Le Chant des regrets éternels

 

wang anyi 2.jpegWang Anyi brosse ici le tableau de cinquante ans de l’histoire chinoise. Ce Chant des regrets éternels rappelle Vivre (1994) du cinéaste Zhang Yimou qui voit les dernières années de la guerre civile et les premiers temps de la Chine maoïste incarnées par l’histoire d’une famille chinoise. Ici, l’existence tragique de Ts’iao est le fil conducteur du récit : Ts’iao, élue troisième Miss Shanghai en 1946, devient, presque malgré elle d’abord et en pleine guerre civile, la concubine d’un dignitaire du régime, puis dans les années cinquante, modeste infirmière dans une des nombreuses ruelles de Shanghai. Pragmatique mais dénuée parfois de lucidité, Ts’iao est une femme au charme discret mais certain, aux choix esthétiques et aux goûts sûrs. Acceptant son sort, sans désir, elle cède pourtant et passivement aux illusions d’un bonheur toujours fugace, un « bonheur présent [qui] hypothèque l’avenir ». Séduisante, Ts’iao est aussi estimable car malgré cette « existence tout entière vouée à la peine » et « au malheur », elle demeure humaine et sans animosité. Du Grand Bond en avant au libéralisme économique en passant par les dix années de la Révolution culturelle, sa modeste chambre est le refuge d’abord d’un petit groupe d’amis qui se réunit pour prendre le thé et jouer clandestinement au Mahjong puis, à partir des années quatre-vingt, de jeunes gens qui y organisent des « party » et partagent la table de celle qui pourrait être leur mère. À travers la fenêtre ouverte de cet havre de paix intemporel, montent les bruits de la ville, Shanghai, l’autre personnage du roman. Il y a bien sûr les remous politiques, ceux de la terrible et « grande révolution de 1966 » qui s’attaque « à l’âme des gens », puis, après la mort de Mao et la mise à l’écart de la Bande des Quatre, le son abrutissant des téléviseurs qui au cœur de chaque foyer restent allumés toute la journée durant.

Dehors Shanghai se transforme.
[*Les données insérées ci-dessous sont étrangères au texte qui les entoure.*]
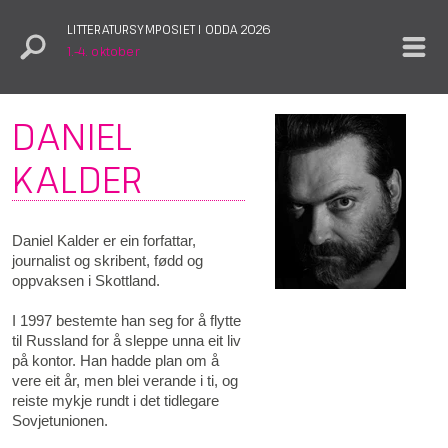
LITTERATURSYMPOSIET I ODDA 2026
1.–4. oktober
DANIEL
KALDER
Daniel Kalder er ein forfattar,
journalist og skribent, fødd og
oppvaksen i Skottland.
I 1997 bestemte han seg for å flytte
til Russland for å sleppe unna eit liv
på kontor. Han hadde plan om å
vere eit år, men blei verande i ti, og
reiste mykje rundt i det tidlegare
Sovjetunionen.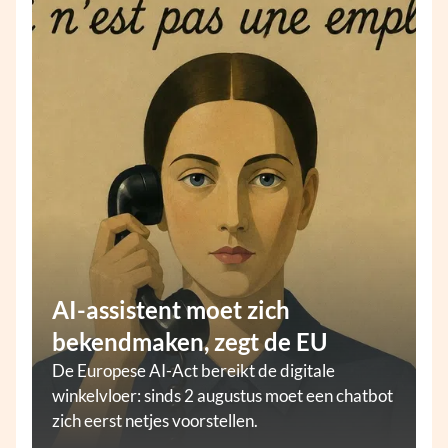
AI-assistent moet zich
bekendmaken, zegt de EU
De Europese AI-Act bereikt de digitale
winkelvloer: sinds 2 augustus moet een chatbot
zich eerst netjes voorstellen.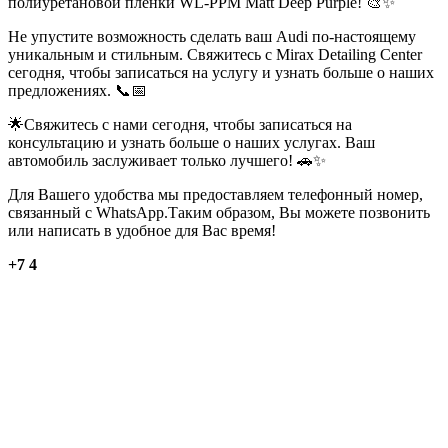
полиуретановой пленки WL-PPM Matt Deep Purple! 🎨✨
Не упустите возможность сделать ваш Audi по-настоящему
уникальным и стильным. Свяжитесь с Mirax Detailing Center
сегодня, чтобы записаться на услугу и узнать больше о наших
предложениях. 📞📅
🌟Свяжитесь с нами сегодня, чтобы записаться на
консультацию и узнать больше о наших услугах. Ваш
автомобиль заслуживает только лучшего! 🚗✨
Для Вашего удобства мы предоставляем телефонный номер,
связанный с WhatsApp.Таким образом, Вы можете позвонить
или написать в удобное для Вас время!
+7 4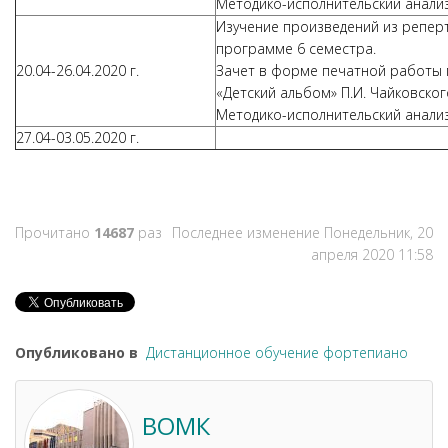
Методико-исполнительский анализ
Изучение произведений из репер
программе 6 семестра.
20.04-26.04.2020 г.
Зачет в форме печатной работы 
«Детский альбом» П.И. Чайковско
Методико-исполнительский анализ
27.04-03.05.2020 г.
Прочитано
14687
раз
Последнее изменение Понедельник, 20
апреля 2020 11:58
Опубликовано в
Дистанционное обучение фортепиано
ВОМК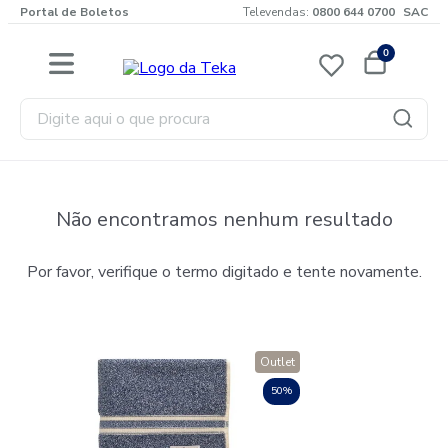
Portal de Boletos
Televendas:
0800 644 0700
SAC
0
Digite aqui o que procura
Não encontramos nenhum resultado
Por favor, verifique o termo digitado e tente novamente.
Outlet
50%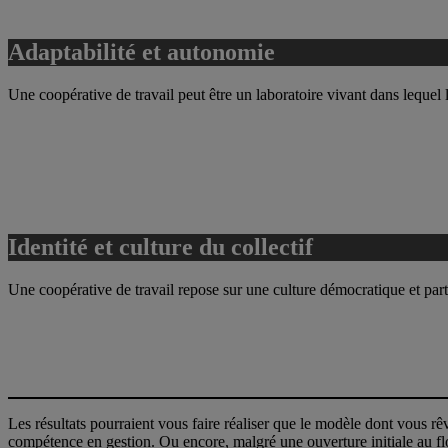
Adaptabilité et autonomie
Une coopérative de travail peut être un laboratoire vivant dans leque
Identité et culture du collectif
Une coopérative de travail repose sur une culture démocratique et par
Les résultats pourraient vous faire réaliser que le modèle dont vous rêv
compétence en gestion. Ou encore, malgré une ouverture initiale au flo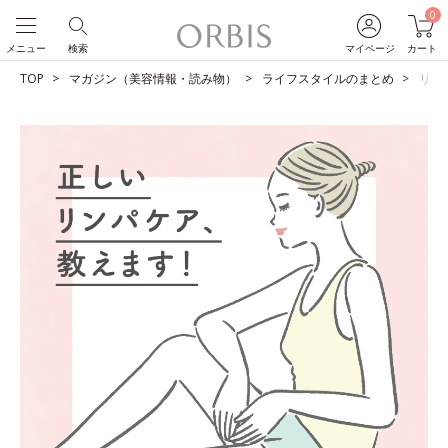
0
メニュー
検索
マイページ
カート
TOP
マガジン（美容情報・読み物）
ライフスタイルのまとめ
リン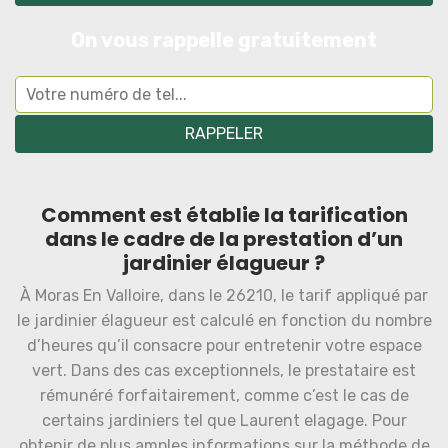
On vous rappelle gratuitement
Comment est établie la tarification
dans le cadre de la prestation d’un
jardinier élagueur ?
À Moras En Valloire, dans le 26210, le tarif appliqué par
le jardinier élagueur est calculé en fonction du nombre
d’heures qu’il consacre pour entretenir votre espace
vert. Dans des cas exceptionnels, le prestataire est
rémunéré forfaitairement, comme c’est le cas de
certains jardiniers tel que Laurent elagage. Pour
obtenir de plus amples informations sur la méthode de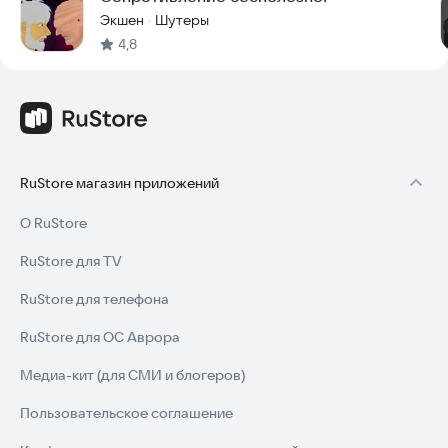
Экшен
Шутеры
·
4,8
RuStore магазин приложений
О RuStore
RuStore для TV
RuStore для телефона
RuStore для ОС Аврора
Медиа-кит (для СМИ и блогеров)
Пользовательское соглашение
Se dégrade. Se modernise. La ville et ses habitants changent. La modernité impose ses nouveaux dogmes aux esprits soucieux de vitesse et de quantité, la société n’est plus seulement une société de consommation mais déjà une société de gaspillage…Shanghai devient prospère, une ville où la respectabilité ne s’achète plus avec le petit livre rouge mais avec l’argent. Pourtant, comme le dit l’un des nombreux personnages du livre : « la situation peut changer d’un moment à l’autre. Maintenant règne une certaine liberté, mais bien malin qui peut dire quand les têtes pensantes de l’Etat vont rouvrir les prisons ». Dans les ruelles éternelles de Shanghai, il se passe toujours « des choses inavouables et toutes ces mousses qui poussent à l’ombre, comme des cicatrices sur des blessures, évoquent autant de douleurs qui ne s’effaceront qu’avec le temps ». Au-dessus de la ville volent toujours les pigeons : « aucun drame, avec ses tenants et ses aboutissants, ne pouvaient échapper à leur regard ». 

Le Chant des regrets éternels est empreint de nostalgie et de mélancolie, « une main tendue pour rattraper le temps fuyant sans retour ».

 

Traduit du chinois par Yvonne André et Stéphane Lévêque, éditions Philippe Picquier, 2006, 676 pages, 23 €.